Written in June 2008 during my Amsterdam layover prior to my return to California.
I noticed this strange lizard. It was moving in the most awkward sort of way. It had a longer tail than any lizard I had ever seen before and its steps required great effort. We had just walked out of Invisible Children's microeconomic bracelet making site. As I was led to the dirt floor I would be sleeping on in the dangerous and impoverished IDP camp, the first thing I noticed was the lizard. As my head tilted to the side to observe its movements, my host, Santa, saw a friend of hers. She called over her friend to introduce me. Oblivious to the lizard, the newfound friend reached out her hand to shake mine and stepped directly on the creature. She didn't even flinch. I smiled, tried to make eye contact, but my gaze shifted to her feet. Did she know what was under her?

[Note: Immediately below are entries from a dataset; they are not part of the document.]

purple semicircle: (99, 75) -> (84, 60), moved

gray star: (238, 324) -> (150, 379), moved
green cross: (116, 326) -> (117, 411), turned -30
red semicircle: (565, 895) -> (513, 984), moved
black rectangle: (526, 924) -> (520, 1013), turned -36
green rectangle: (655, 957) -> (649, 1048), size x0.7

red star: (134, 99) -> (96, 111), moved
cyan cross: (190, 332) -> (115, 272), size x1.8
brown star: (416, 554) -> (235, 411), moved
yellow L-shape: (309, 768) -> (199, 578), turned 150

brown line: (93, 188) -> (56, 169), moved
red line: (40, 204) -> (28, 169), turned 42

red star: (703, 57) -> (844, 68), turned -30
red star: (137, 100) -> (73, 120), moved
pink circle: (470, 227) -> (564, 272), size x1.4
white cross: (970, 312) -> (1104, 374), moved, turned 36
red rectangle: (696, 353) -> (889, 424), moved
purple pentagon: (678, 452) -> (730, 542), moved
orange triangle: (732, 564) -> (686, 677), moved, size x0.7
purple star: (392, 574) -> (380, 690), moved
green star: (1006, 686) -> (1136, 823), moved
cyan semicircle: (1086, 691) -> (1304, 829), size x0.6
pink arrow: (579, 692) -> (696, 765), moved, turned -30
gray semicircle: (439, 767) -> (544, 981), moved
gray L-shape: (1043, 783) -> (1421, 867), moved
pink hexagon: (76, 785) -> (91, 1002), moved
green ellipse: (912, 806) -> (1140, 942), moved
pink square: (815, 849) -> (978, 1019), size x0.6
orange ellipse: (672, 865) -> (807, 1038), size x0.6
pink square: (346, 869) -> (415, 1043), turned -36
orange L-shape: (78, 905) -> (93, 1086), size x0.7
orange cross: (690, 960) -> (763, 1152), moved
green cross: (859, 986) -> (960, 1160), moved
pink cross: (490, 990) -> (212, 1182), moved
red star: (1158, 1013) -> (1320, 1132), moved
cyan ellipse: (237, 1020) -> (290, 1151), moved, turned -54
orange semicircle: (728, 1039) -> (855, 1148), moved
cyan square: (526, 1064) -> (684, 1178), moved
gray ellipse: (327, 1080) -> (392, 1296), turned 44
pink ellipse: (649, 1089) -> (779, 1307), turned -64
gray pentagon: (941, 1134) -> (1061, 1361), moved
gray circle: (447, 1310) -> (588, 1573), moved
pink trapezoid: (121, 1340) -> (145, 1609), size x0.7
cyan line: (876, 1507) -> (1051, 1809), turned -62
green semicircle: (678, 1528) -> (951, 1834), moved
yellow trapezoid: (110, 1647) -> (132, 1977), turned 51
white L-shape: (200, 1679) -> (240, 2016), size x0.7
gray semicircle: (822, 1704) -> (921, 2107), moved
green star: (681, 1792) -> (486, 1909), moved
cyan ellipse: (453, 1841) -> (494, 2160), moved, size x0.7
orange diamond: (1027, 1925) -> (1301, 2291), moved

As we finished our brief greeting, the woman walked away, leaving the struggling lizard in her midst. Santa was leading me to her home, but I was concerned about the creature. It was then, upon closer observation, that I realized that the "lizard" was, in fact, a baby rat. As we walked away, the rat lay on its side... struggling to survive in an IDP camp. Rats and huts and thousands of people. All struggling to find a way to breathe in the camp.
While I sit peacfully on a vacation in Amsterdam, I consider the sacrifices Santa made for us that evening. Diligently, she crawled on the dirt floor to prepare dinner for our already plump bellies. At five months pregnant, Santa was one year and three children ahead of me in life. Then, as the men in her community came over to enjoy the dinner she had labored over, she politely sat in the dirt while they enjoyed the small hierarchy of resting on a wooden chair. Women cook. Then they sit on the dirt while the men eat their food in chairs. Then the women clean up the mess. And the men go to enjoy a Casava Liquor. Alcohol washing away the haunting holes that 22 years of war have created in their lives.
It's hard to fully understand the life that the Acholi lead. Santa drew me a warm bath and sent her 16 year old friend Palm out with me to the bathing section of the camp. Palm enegantly balanced the warm gallons of water on her head. Then, surrounded by huts, she asked me to begin to bathe. My nakedness in the crowded camp created a sensation of vulnerabiltiy that I had never known before. Of course, how naked can I be when the truth is that in a few short hours, I have the freedom and power to leave the camp? How can my spirit be broken by impoverty when I know that my wealth is always within my reach? How could I ever truly know how vulnerable, how tired these residents must be? They have no way out, and I will always have a way out. Nakedness can't be very shaming when you know you can cover up again soon.
The next morning, a man greeted us and began to speak to Santa in the Lwo language. She nodded, understandingly, and then handed the man a few thousand shillings. Enough to buy a few Cokes.
"Hello. Good morning," the man greeted us white guests in his Ugandan flavored English. "Last night a baby died. One week. We're holding the funeral today... Well... good bye."
For several minutes we sat silently in the room. I wished that I had brought my wallet to the camp instead of locking it "safely" in the intern house. But after a few minutes of silence, life had to return to the room. Babies die, but life in the camp must go on.
So, in that evening, when I saw life escape out of the baby rat, and as Santa crawled on the dirt ground, and as I sheltered my nakedness in the congested camp, a one week old baby lost its only chance. After nine months of carrying the child, a mother wept and a father found another hole in his life to try to fill again.
So, what's Uganda like? It's beautiful. But the injustices of the land will never leave my heart. How grateful I find myself today. Not only have my eyes seen this injustice, but I continue to be given the opportunities to help change these crimes.